As businesses strive for digital transformation, in recent years a new executive role has emerged: the Chief Digital Officer. The evolution of the CDO has been much talked about, but what is its current state of play?
A recent report by Strategy&, The 2015 Chief Digital Officer Study, analysed 1,500 of the world’s largest companies to find that globally, only 6% have hired a CDO or equivalent.
That figure, I suspect, could be higher. The remit of a CDO is still so broad: is it equivalent to a Chief Customer Officer, or is it to act as Chief Transformation Officer, for example? This grey area of definition means there may be overlap into other roles and the true number harder to pinpoint. Certainly, in PwC’s Global Digital IQ Survey of October 2015, when asked who drives their company’s digital efforts, 14% of respondents said it was the CDO.
Whichever figure you choose, they are still a way off the predictions. In 2013, Gartner believed that a quarter of all companies would have a CDO by 2015. We haven’t arrived there even a year later, however the rate of growth is high: 36% of CDOs were appointed in the last year, says the Strategy& report, and 80% since 2012. So the CDO club is growing swiftly, particularly in Europe.
As a new position, it’s too early to accurately measure performance. However the Digital IQ Survey did reveal that companies in which digital leaders play a part in setting the strategy are among the most financially successful – signifying that digital acumen at the top does provide value.
It is still CIOs, however, that predominantly lead all digital efforts. The Digital IQ Survey saw this in 40% of companies but that number is expected to drop to 35% in three years’ time, balanced by the increase in CDO appointments.
cultivating a CDO
Currently, larger companies are more likely to form a CDO role, because in more complex environments there must be an appointed champion of change, but also because financially, smaller organisations may not have the ability to create a standalone role.
It’s perhaps unsurprising that consumer focused industries are most likely to employ a Chief Digital Officer. Thirteen percent of the largest media, entertainment and communications companies, for example, have a CDO. What really takes the lead is travel and tourism, in which (when you exclude transport companies) almost a third of the largest businesses have a CDO in place.
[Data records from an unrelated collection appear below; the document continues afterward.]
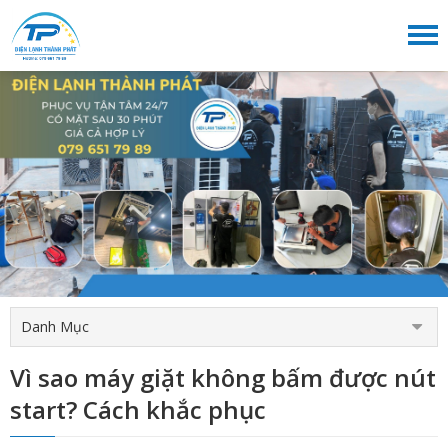
Danh Mục
Vì sao máy giặt không bấm được nút
start? Cách khắc phục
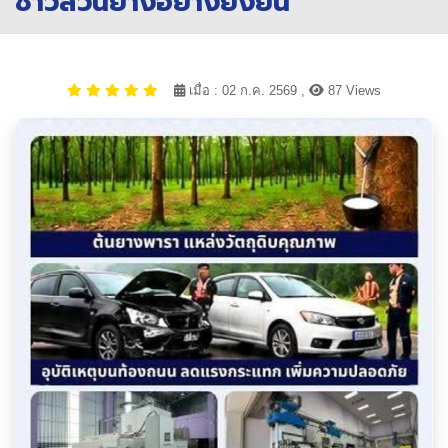
ชาวสวนยางอย่างยั่งยืน
เมื่อ : 02 ก.ค. 2569 ,
87 Views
These are competitive industries in which customer experience is a priority, meaning there is greater motivation to digitise. This goes hand in hand with the discovery that, although CDOs come from a variety of backgrounds, most arrive through the route of marketing (34%) or sales (17%).
Marketing may present the right skill set when it comes to lifting the immediate sales of the business through digitisation – which of course consumer-facing enterprises will want to do – but the CDO role must go beyond that, to encompass full transformation (a topic I explore in another article).
On the flip side, technology companies are least likely to have a CDO because ‘being digital’ is already part of their DNA. This is where the transformational element again comes into play: we wouldn’t expect Uber to have a CDO, for example, because it’s not an enterprise that needs to transform.
Digitisation is not just about the consumer, however. The imperative for B2B companies to digitally transform is becoming considerably stronger. From the use of enterprise oriented apps to operational technologies that enhance efficiencies or enable better collaboration with suppliers and partners, a CDO is increasingly likely to be appointed to drive internal transformation too.
The CDO landscape
In Australia, CDO appointments tend to emerge from the CIO role. There is of course a diverse spread in the position’s definition, but in Australia organisations tend to see it as a focus on technology and how that can be used to drive change.
CDOs of banks, for example, will often derive from technology channels. Australia also has a number of CDOs appointed into government positions. Again, Gartner’s predictions – that by 2014 20% of government organisations will have a CDO – are a little way off, however ACT’s public service, Brisbane City Council and the City of Melbourne have all made space for the role among their ranks. What’s interesting about this is that digitisation of local government has a strong physical piece, because of the amount of digital assets. Take transport, for example: from toll roads to parking meters to access of public venues, the role of digitally enabling such public assets requires a heavy focus on technology and the ability to analyse the data that comes with it.
for the CDO?
Whether currently aiming to increase marketing or sales returns, or enabling a city to become better connected, the CDO’s role is fundamentally about driving the digitisation of business models rather than performing an operational function.
The ultimate aim should be for digital to become the core capability of the business rather than the transition to a different way of working. Of course, there may be other evolutions or changes that need to take place beyond that, but will those changes be the digitisation of the business or something else?
This leads to the assertion that the CDO is a transitional role, in which a successful outcome means to have performed oneself out of a job. By the end of the term, the CDO should have sculpted an organisation that is more agile, more enabled, more digitally focussed and more connected – and therefore, once that’s been achieved and digital is a core capability across the business, there is no longer the need for a dedicated role to drive it.